Let’s write about how to get a perfect GMAT score and, as a result, we will give several tricks regarding all GMAT topics, focusing on advices about how to prepare for your tests. Be the elephant : Having a good memory comes in handy when taking the GMAT. After you’ve been studying for a while, redo questions you answered incorrectly at the start, to see if you have a new perspective, suggests Dennis Yim, Kaplan Test Prep’s director of academics. Just keep practicing. Keep a steady pace: “The GMAT is not a test you want to, or can cram for,” says Yim. “You need a long, realistic runway, and you need to make sure you have a game plan that focuses on learning strategies that you can take with you to test day.” In addition, you have to work within a certain timeframe. Take timed practice tests as often as you can to get used to the process and reduce stress, says Mike McGarry, GMAT curriculum manager at Magoosh.
Set a deadline and respect it: It can be professional deformation, but I think that everything is indefinite has no real fate. Including the above objective must have a deadline, until it must be complete. It helps a lot, especially if you’re the kind of person who gets excited at first, starts various initiatives, but who, in the absence of consistency, doesn’t make things happen in the end. The teacher should be fun, not monotonous: therefore, it is advisable to feel good then you start learning, dressing in something comfortable and position yourself in a room where you enjoy spending your time. Try to take notes on colored sheets or write with pens of different colors, which will stimulate your creativity and prevent you from getting bored too quickly.
At the beginning of the test, your score moves up or down in larger increments as the computer hones in on your skill level—and what will turn out to be your final score. If you make a mistake early on, the computer will choose a much easier question, and it will take you a while to work up to the level you started from.
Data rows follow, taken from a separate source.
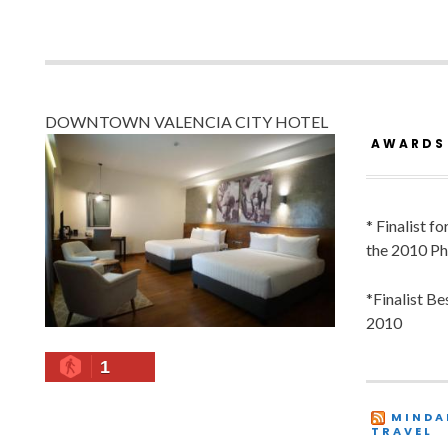
DOWNTOWN VALENCIA CITY HOTEL
AWARDS
* Finalist f
the 2010 Ph
*Finalist B
2010
1
MINDA
TRAVEL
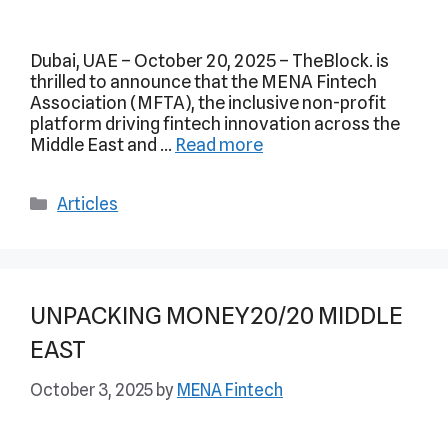
Dubai, UAE – October 20, 2025 – TheBlock. is
thrilled to announce that the MENA Fintech
Association (MFTA), the inclusive non-profit
platform driving fintech innovation across the
Middle East and …
Read more
Articles
UNPACKING MONEY20/20 MIDDLE
EAST
October 3, 2025
by
MENA Fintech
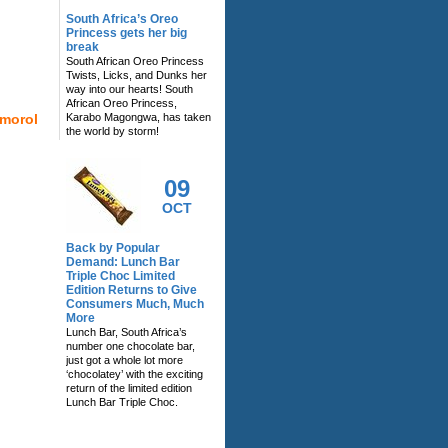
South Africa’s Oreo
Princess gets her big
break
South African Oreo Princess
Twists, Licks, and Dunks her
way into our hearts! South
African Oreo Princess,
imorol
Karabo Magongwa, has taken
the world by storm!
09
OCT
Back by Popular
Demand: Lunch Bar
Triple Choc Limited
Edition Returns to Give
Consumers Much, Much
More
Lunch Bar, South Africa’s
number one chocolate bar,
just got a whole lot more
‘chocolatey’ with the exciting
return of the limited edition
Lunch Bar Triple Choc.
RELATED NEWS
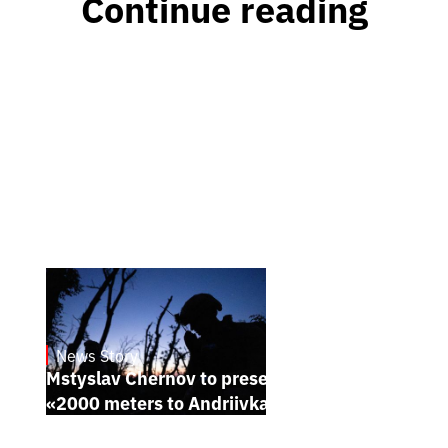
Continue reading
News Story
23.1.2025
Mstyslav Chernov to present his new film
«2000 meters to Andriivka» at Sundance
That’s why you should make sure that you get those early questions correct by starting slowly, checking your work on early problems, and then gradually picking up the pace so that you finish all the problems in the section.
In many cases, we’re able to succeed with students who have battled the GMAT for months or years. It’s not uncommon for us to help students achieve a major breakthrough after they’ve already done every GMAT Official Guide problem six times, after they’ve hired three other high-priced tutors, or after they’ve taken the exam six times. (And yes, those are all real examples.) Learning some straightforward formulas or grammar rules might help a little bit, but our breakthroughs generally come from digging inside our students’ minds, and discovering the habits and processes that lead to unnecessary errors — and then figuring out how to change those behaviors. See additional info at GMAT Tutor.
A great place to start is the free GMATPrep software. The software is official, costs nothing, and features two real full-length GMAT practice tests. If you haven’t already, download the GMATPrep software and take one of these two tests. Jot some notes down afterward-not just about how it went, but how you felt throughout the process. Could you have sat up a bit straighter? Did you need to blink and look away several times? The more you practice on a computer, the better you’ll be able to assess your stamina. If you can’t find the answer explanation for a problem that challenged you, you should google it. If you guessed, or even if you solved the problem correctly but the process took you longer than one and a half minutes, you should still google it.